== Records provided
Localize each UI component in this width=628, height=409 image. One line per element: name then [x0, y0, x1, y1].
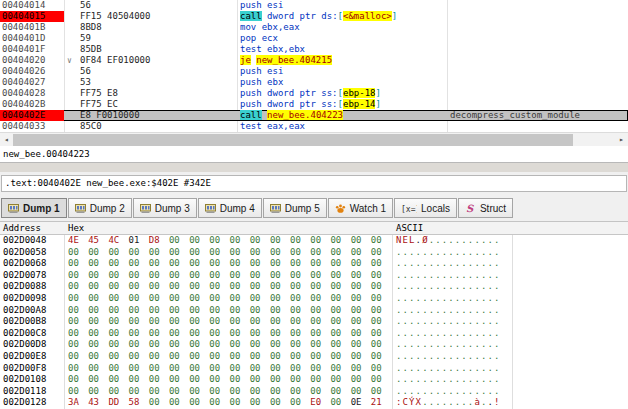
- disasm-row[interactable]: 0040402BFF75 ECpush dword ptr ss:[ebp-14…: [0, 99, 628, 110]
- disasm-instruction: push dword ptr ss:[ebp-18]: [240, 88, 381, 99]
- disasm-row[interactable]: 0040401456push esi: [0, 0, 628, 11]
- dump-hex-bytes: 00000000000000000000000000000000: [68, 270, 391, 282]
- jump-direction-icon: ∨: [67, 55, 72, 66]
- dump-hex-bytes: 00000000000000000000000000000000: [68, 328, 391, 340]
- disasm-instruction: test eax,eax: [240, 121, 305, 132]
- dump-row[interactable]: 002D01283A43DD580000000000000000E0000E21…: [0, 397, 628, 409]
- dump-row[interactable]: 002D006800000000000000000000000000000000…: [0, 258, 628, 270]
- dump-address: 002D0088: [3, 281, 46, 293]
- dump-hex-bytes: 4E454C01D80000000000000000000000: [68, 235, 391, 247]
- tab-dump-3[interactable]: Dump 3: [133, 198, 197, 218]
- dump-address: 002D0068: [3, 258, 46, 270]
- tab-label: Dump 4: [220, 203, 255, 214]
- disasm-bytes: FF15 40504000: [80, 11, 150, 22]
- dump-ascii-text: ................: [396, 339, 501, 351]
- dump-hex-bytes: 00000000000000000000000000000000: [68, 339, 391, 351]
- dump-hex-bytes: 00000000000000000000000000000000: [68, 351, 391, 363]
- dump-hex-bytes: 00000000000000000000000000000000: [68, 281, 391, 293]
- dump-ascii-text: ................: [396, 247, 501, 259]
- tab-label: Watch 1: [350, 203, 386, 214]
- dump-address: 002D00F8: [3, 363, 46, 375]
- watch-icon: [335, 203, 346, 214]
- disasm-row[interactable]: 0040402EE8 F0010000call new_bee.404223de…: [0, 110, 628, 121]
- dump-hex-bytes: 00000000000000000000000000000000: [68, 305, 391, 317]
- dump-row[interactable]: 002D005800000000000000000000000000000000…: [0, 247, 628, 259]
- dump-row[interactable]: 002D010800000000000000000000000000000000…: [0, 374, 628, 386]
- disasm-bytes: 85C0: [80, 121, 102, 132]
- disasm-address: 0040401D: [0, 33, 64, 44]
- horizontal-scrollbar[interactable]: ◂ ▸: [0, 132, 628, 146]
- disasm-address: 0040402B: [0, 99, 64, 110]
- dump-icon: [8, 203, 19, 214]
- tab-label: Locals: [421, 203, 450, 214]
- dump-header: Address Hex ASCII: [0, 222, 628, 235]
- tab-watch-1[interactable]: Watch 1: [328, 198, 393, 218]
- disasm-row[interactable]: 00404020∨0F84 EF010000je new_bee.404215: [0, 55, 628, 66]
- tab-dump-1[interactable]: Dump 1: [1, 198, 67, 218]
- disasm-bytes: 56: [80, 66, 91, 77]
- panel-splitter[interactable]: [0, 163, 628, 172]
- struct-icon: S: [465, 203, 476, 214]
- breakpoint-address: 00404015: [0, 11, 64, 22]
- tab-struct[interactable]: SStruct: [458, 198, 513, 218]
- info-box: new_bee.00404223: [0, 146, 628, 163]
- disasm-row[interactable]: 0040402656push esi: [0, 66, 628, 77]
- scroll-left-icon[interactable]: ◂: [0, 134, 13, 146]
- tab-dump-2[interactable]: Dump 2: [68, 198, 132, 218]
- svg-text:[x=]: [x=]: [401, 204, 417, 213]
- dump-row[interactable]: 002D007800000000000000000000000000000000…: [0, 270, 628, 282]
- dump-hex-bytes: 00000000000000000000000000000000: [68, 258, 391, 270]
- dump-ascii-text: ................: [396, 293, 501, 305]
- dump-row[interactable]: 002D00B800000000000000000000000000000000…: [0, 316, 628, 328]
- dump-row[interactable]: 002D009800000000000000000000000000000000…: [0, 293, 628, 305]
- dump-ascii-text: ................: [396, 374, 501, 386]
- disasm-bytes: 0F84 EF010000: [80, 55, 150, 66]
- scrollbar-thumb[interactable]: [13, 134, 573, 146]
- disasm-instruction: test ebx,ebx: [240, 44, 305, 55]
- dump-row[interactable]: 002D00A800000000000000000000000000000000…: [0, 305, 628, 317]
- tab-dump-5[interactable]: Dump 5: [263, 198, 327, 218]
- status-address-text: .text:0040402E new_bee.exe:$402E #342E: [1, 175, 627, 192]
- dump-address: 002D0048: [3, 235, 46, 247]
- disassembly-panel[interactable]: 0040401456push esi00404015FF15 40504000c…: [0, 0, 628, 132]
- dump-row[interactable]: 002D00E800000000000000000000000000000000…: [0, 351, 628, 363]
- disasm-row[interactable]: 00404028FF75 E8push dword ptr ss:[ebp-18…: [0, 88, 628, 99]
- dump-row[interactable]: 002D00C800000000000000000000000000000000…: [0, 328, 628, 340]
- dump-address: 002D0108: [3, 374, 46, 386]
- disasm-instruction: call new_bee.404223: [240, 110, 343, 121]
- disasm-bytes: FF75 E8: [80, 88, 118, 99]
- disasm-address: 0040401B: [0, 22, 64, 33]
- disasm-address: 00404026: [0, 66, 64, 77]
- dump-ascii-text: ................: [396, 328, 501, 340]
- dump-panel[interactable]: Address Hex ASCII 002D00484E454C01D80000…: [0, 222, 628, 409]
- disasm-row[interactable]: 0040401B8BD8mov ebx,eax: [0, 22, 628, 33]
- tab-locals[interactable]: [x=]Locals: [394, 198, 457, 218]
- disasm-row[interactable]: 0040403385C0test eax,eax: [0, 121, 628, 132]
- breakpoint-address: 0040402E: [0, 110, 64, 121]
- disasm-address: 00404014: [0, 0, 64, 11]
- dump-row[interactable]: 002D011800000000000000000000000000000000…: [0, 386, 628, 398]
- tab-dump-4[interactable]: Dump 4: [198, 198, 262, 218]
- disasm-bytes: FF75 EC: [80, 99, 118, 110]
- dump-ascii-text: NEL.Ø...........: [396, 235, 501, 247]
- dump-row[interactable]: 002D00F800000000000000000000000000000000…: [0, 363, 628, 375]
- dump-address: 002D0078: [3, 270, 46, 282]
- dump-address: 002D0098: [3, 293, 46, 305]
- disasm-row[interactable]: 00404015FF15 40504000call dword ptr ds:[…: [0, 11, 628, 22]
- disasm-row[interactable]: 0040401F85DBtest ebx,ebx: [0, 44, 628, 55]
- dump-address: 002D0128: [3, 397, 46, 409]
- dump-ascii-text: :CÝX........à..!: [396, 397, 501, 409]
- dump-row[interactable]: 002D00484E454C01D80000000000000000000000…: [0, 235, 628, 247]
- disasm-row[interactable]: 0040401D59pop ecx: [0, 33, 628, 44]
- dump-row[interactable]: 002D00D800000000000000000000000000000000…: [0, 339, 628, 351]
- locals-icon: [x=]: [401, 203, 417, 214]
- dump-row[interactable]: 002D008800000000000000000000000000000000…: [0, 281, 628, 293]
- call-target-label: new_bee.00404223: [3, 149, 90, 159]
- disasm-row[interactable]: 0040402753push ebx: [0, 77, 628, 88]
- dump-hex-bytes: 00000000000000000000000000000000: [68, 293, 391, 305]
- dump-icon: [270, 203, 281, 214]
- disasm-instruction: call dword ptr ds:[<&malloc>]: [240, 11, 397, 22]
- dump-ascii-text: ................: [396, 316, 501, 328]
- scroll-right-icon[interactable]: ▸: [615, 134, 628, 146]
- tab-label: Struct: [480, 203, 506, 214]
====
Task description:
Which lines of the data above contain the string "label"? Copy each of them.

Written solution:
- tab-label: Dump 4: [220, 203, 255, 214]
- tab-label: Watch 1: [350, 203, 386, 214]
- tab-label: Locals: [421, 203, 450, 214]
- call-target-label: new_bee.00404223: [3, 149, 90, 159]
- tab-label: Struct: [480, 203, 506, 214]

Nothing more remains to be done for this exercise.